Where to even begin?!

Best to rip it off like a band-aid. This is…. bad. The extent to which that may be an understatement, is actually staggering.

Extensively this is a film that would have you believe that people are gas-lighting their boss (and friend) out of love and concern for his own well being. The profit margin from being a senior partner when the firm is sold off, is purely a secondary consideration.

Let’s be frank here. No matter how you sugar coat it, it’s a dick move. There ain’t no coming back from that.

So…we have a film about a whole lot of selfish people, just being awful. It could be good bones to build a black comedy upon. Instead Collateral Beauty demonstrates a complete lack of awareness, and praises this behaviour. On this ethical quagmire it attempts to build a feel-good magical reality. Basically the equivalent of trying to reclaim the land from a toxic waste dump, by placing some glitter and rainbow stickers over it – with similar results.

Collateral Beauty soon sinks into this mire, but surprisingly refuses to stop. As the film progresses, it just builds in wretchedness, creating a myriad of coincidences that become increasingly unlikely. Now to be fair, there is a reason behind this, it is just a patiently ridiculous one. Maybe if Collateral Beauty created that sense of wonder and mysticism it is obviously reliant upon, it would be able to earn this indulgence from the audience. Instead it blindly ploughs on revealing one ludicrous plot twist after another, till you feel like screaming your frustration at the screen.

Full disclosure, that last part may have actually happened.

Saddled with this, the excellent ensemble cast does what they can.

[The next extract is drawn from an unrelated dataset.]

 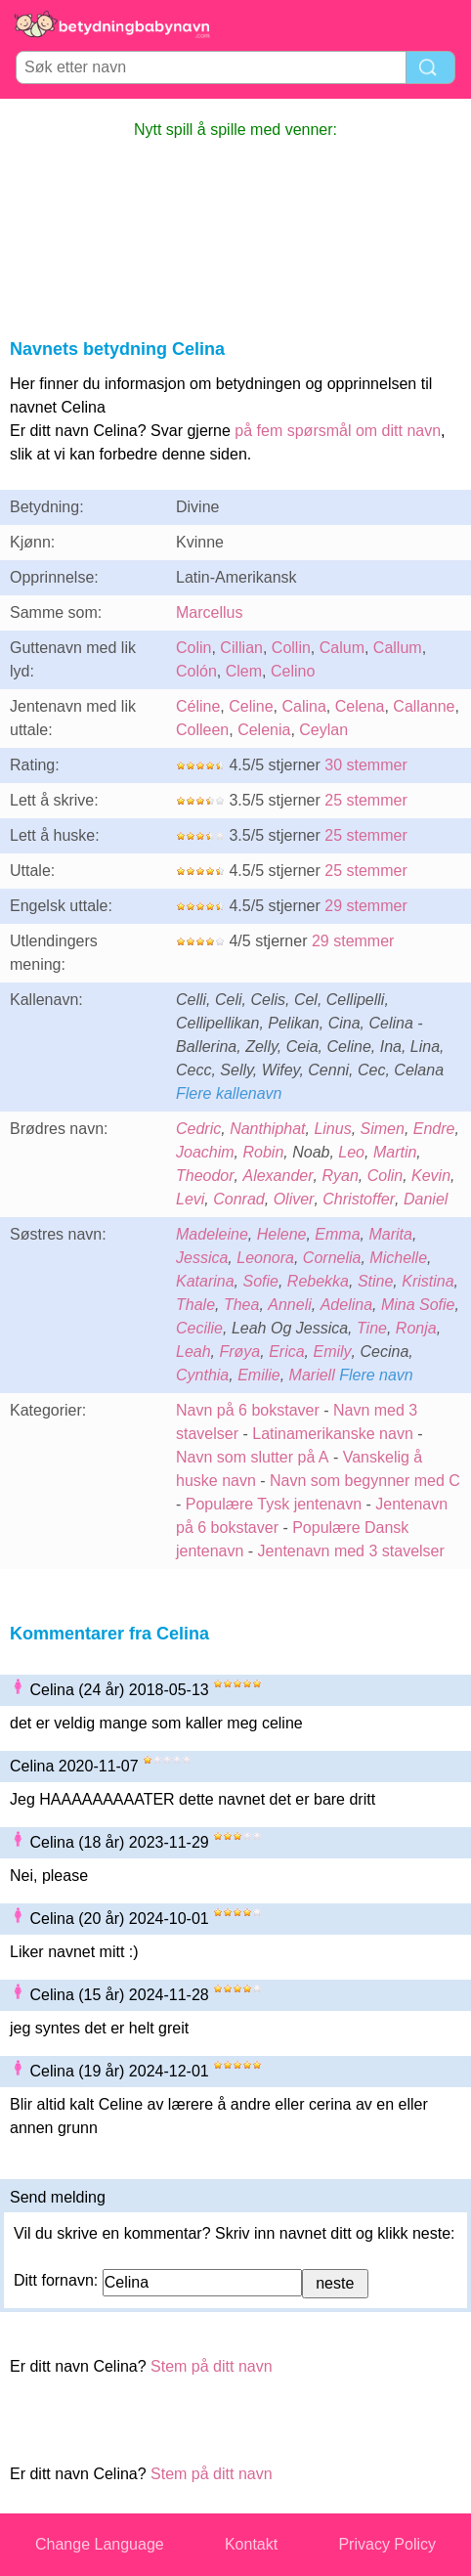 What do you see at coordinates (205, 1175) in the screenshot?
I see `Theodor` at bounding box center [205, 1175].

Will Smith’s struggles as a man dealing with great loss, giving it his all. Unfortunately he never seems to have the dramatic range to really make this believable. The rest seem to be walking through it, although at least Helen Mirren appears to be having fun playing a Thespian hack. That’s not a good thing, but it is somewhat mollifying to see someone get some gratification out of this turkey.

A truly noxious film with an overwhelming misguided sense of its own profundity. Right out of the gate, this may be a strong contender for one of the worst films of 2017.